Y mientras esto sucede en el lado mexicano de la frontera, en Estados Unidos se endurecen las redadas, se multiplican los abusos, se deporta sin rostro ni nombre. Claudia Sheinbaum, presidenta de México, ha exigido respeto para los migrantes detenidos. Bien. Es correcto. Pero el respeto también empieza por casa. Porque es difícil exigir trato digno en el norte cuando en el sur les negamos protección incluso a quienes luchan por los derechos humanos.
“No es con redadas ni violencia”, dice. Tampoco es con discursos, señora presidenta. México lleva décadas exportando migrantes porque aquí no hay futuro para ellos. Hasta que no entendamos que el respeto se gana con oportunidades, no con arengas, seguiremos viendo cómo se van… o cómo los deportan.

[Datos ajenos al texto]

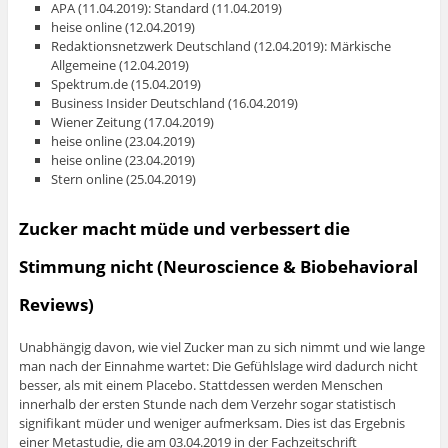
APA (11.04.2019): Standard (11.04.2019)
heise online (12.04.2019)
Redaktionsnetzwerk Deutschland (12.04.2019): Märkische
Allgemeine (12.04.2019)
Spektrum.de (15.04.2019)
Business Insider Deutschland (16.04.2019)
Wiener Zeitung (17.04.2019)
heise online (23.04.2019)
heise online (23.04.2019)
Stern online (25.04.2019)
Zucker macht müde und verbessert die
Stimmung nicht (Neuroscience & Biobehavioral
Reviews)
Unabhängig davon, wie viel Zucker man zu sich nimmt und wie lange
man nach der Einnahme wartet: Die Gefühlslage wird dadurch nicht
besser, als mit einem Placebo. Stattdessen werden Menschen
innerhalb der ersten Stunde nach dem Verzehr sogar statistisch
signifikant müder und weniger aufmerksam. Dies ist das Ergebnis
einer Metastudie, die am 03.04.2019 in der Fachzeitschrift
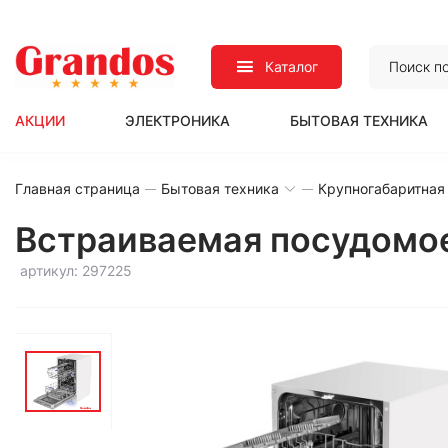
Каталог
АКЦИИ
ЭЛЕКТРОНИКА
БЫТОВАЯ ТЕХНИКА
Главная страница
Бытовая техника
Крупногабаритная
Встраиваемая посудомо
артикул: 297225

EPÍLOGO: EL PAÍS QUE SE DEVORA A SÍ MISMO
Abogados muertos en “zonas seguras”, instituciones que torturan a quienes deberían sanar y líderes que confunden Twitter con política migratoria. México no necesita más diagnósticos: necesita dejar de ser su propio verdugo.
En esta ciudad, en este país, ya no se puede seguir fingiendo que todo se trata de discursos. Hoy, lo que urge es garantizar que nadie sea ejecutado por creer en la ley. Que ninguna víctima tenga que luchar sola. Y que la justicia, de una vez por todas, deje de esconderse.